I realize that parts of this book will be difficult for the public to read. Reading a true account is not at all the same as watching violence on TV or at the movies. In these situations, the dead are not really dead and the cast is not really experiencing the events being portrayed. It is much more difficult when the dead stay dead, bodies are permanently mutilated, and the effects of the war will stay forever with those who experienced them. . The violence presented in modern entertainment should be taken as it is intended (though sometimes the level of violence in our "entertainment" is disturbing). True violence should be taken very seriously because it can happen to any one of us - at war or at home. Where a particularly violent movie can leave one unsettled for a day or so, actually living through a violent situation can produce a nightmare that lasts a lifetime. I do not intend for this book to be political, nor do I want it to be an attack on the Department of Veteran Affairs (VA). However, I do believe that the policies enacted by the government have played a significant part in weaving the intricate web of my life. Nor do I intend this to be a self-help book.”


A Walk in Hell - The Other Side of War
Gregory A. Helle  More Info

The Enemy Within: One Vietnam Veteran Helps Others Cope with PTSD
Gregory, A. Helle  More Info

According to the book description of A Walk in Hell - The Other Side of War, “A powerful, emotion packed trip through the mind of a Vietnam Vet disabled with PTSD. As with too many other young boys, he was sent to an unpopular war and experienced many traumas.
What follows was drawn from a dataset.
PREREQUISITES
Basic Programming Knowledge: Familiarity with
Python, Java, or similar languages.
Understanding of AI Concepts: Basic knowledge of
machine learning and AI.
Even though more than thirty years have passed, the realities of the war remain. Even with the best counseling and medications, the war is only kept at bay. There is no cure. At best there is only coping. The war will never be far away. It invades his days and nights. His poetic journal is sometimes dark. It is the reality of his war.”

 

The Midwest Book Review said of A Walk in Hell - The Other Side of War, “A Walk In Hell is the profound work of free-verse poetry by Gregory A. Helle, one of many Vietnam War veterans, whose horrifying experiences induced post-traumatic stress disorder, haunting him with terrible and vivid memories thirty long years after the end of the fighting. The words capture emotion, distress, misery and the shocking reality of war with their brief simplicity and powerful impact. In My War: They had not taught me to fight/To kill/To survive/In my war//Taught to be a clerk/Nothing bad would happen/But that was not reality/They lied//They put me in harm's way/Without being trained/Without warning/They didn't care//Sometimes a bunker/Sometimes a hole/But Always the danger/Always the fear//The weapons were new to me/Had to learn fast/My life was on the line/With the lives of my buddies//Expendable.”

 

One reader said of A Walk in Hell - The Other Side of War, “Gregory Helle brings the horror of the aftermath of war to the reader like few have ever done. He writes from his gut. Tells it how it is, and vividly causes the reader to experience the trauma he has experienced during and after his service in Vietnam. It is a definitive narrative of the emotional and psychological pain that thousands of our veterans suffer because of the trauma they experienced in combat and sometimes not in combat while serving their country. It also documents the callousness of our government in its slowness to help these brave men and women regain their lives. I must admit that I was stunned by Gregory Helle's honesty in telling his story. You will not put the book down once you start reading it. You will understand that war doesn't end when the war ends, but that it ravages the souls of thousands of our veterans for as long as they live.”